Apart from the images, every record here needs to be copied exactly.

[Stored items]

#####

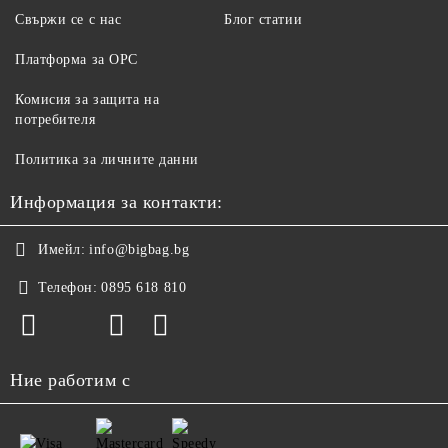
Свържи се с нас
Блог статии
Платформа за ОРС
Комисия за защита на
потребителя
Политика за личните данни
Информация за контакти:
Имейл:
info@bigbag.bg
Телефон:
0895 618 810
Ние работим с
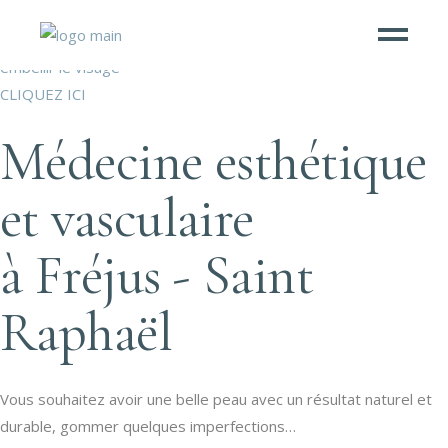
Rajeunir
Découvrez nos traitements en médecine esthétique pour
Diapositive précédente
Diapositive suivante
embellir le visage
CLIQUEZ ICI
Médecine esthétique
et vasculaire
à Fréjus - Saint
Raphaël
Vous souhaitez avoir une belle peau avec un résultat naturel et
durable, gommer quelques imperfections…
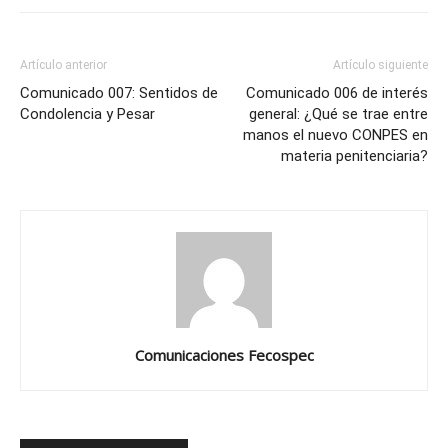
Artículo anterior
Artículo siguiente
Comunicado 007: Sentidos de
Comunicado 006 de interés
Condolencia y Pesar
general: ¿Qué se trae entre
manos el nuevo CONPES en
materia penitenciaria?
Comunicaciones Fecospec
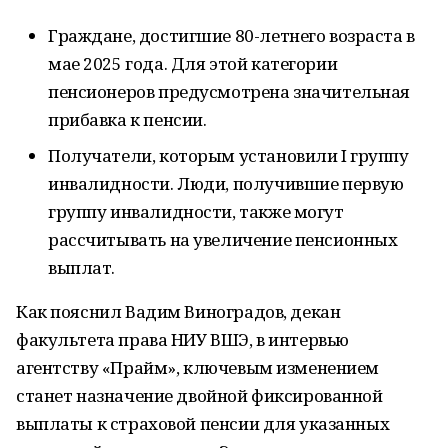
Граждане, достигшие 80-летнего возраста в
мае 2025 года. Для этой категории
пенсионеров предусмотрена значительная
прибавка к пенсии.
Получатели, которым установили I группу
инвалидности. Люди, получившие первую
группу инвалидности, также могут
рассчитывать на увеличение пенсионных
выплат.
Как пояснил Вадим Виноградов, декан
факультета права НИУ ВШЭ, в интервью
агентству «Прайм», ключевым изменением
станет назначение двойной фиксированной
выплаты к страховой пенсии для указанных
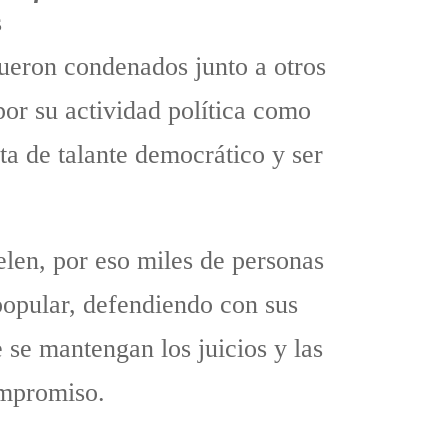
s
ueron condenados junto a otros
or su actividad política como
ta de talante democrático y ser
elen, por eso miles de personas
popular, defendiendo con sus
 se mantengan los juicios y las
ompromiso.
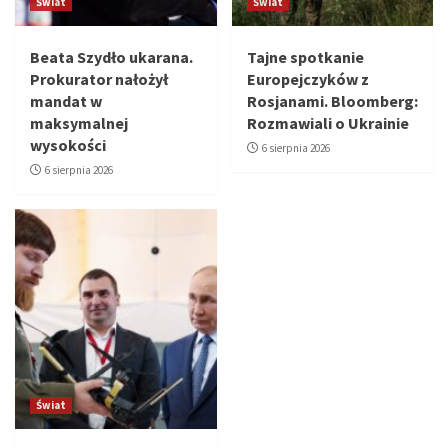
Świat
Świat
Beata Szydło ukarana.
Tajne spotkanie
Prokurator nałożył
Europejczyków z
mandat w
Rosjanami. Bloomberg:
maksymalnej
Rozmawiali o Ukrainie
wysokości
6 sierpnia 2026
6 sierpnia 2026
Świat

#####

WRITTEN RESPONSE »
Свържи се с нас
Блог статии
Платформа за ОРС
Комисия за защита на
потребителя
Политика за личните данни
Информация за контакти:
Имейл:
info@bigbag.bg
Телефон:
0895 618 810
Ние работим с
Rajeunir
Découvrez nos traitements en médecine esthétique pour
Diapositive précédente
Diapositive suivante
embellir le visage
CLIQUEZ ICI
Médecine esthétique
et vasculaire
à Fréjus - Saint
Raphaël
Vous souhaitez avoir une belle peau avec un résultat naturel et
durable, gommer quelques imperfections…
Artículo anterior
Artículo siguiente
Comunicado 007: Sentidos de
Comunicado 006 de interés
Condolencia y Pesar
general: ¿Qué se trae entre
manos el nuevo CONPES en
materia penitenciaria?
Comunicaciones Fecospec
Граждане, достигшие 80-летнего возраста в
мае 2025 года. Для этой категории
пенсионеров предусмотрена значительная
прибавка к пенсии.
Получатели, которым установили I группу
инвалидности. Люди, получившие первую
группу инвалидности, также могут
рассчитывать на увеличение пенсионных
выплат.
Как пояснил Вадим Виноградов, декан
факультета права НИУ ВШЭ, в интервью
агентству «Прайм», ключевым изменением
станет назначение двойной фиксированной
выплаты к страховой пенсии для указанных
s
ueron condenados junto a otros
or su actividad política como
ta de talante democrático y ser
elen, por eso miles de personas
popular, defendiendo con sus
 se mantengan los juicios y las
ompromiso.
Świat
Świat
Beata Szydło ukarana.
Tajne spotkanie
Prokurator nałożył
Europejczyków z
mandat w
Rosjanami. Bloomberg:
maksymalnej
Rozmawiali o Ukrainie
wysokości
6 sierpnia 2026
6 sierpnia 2026
Świat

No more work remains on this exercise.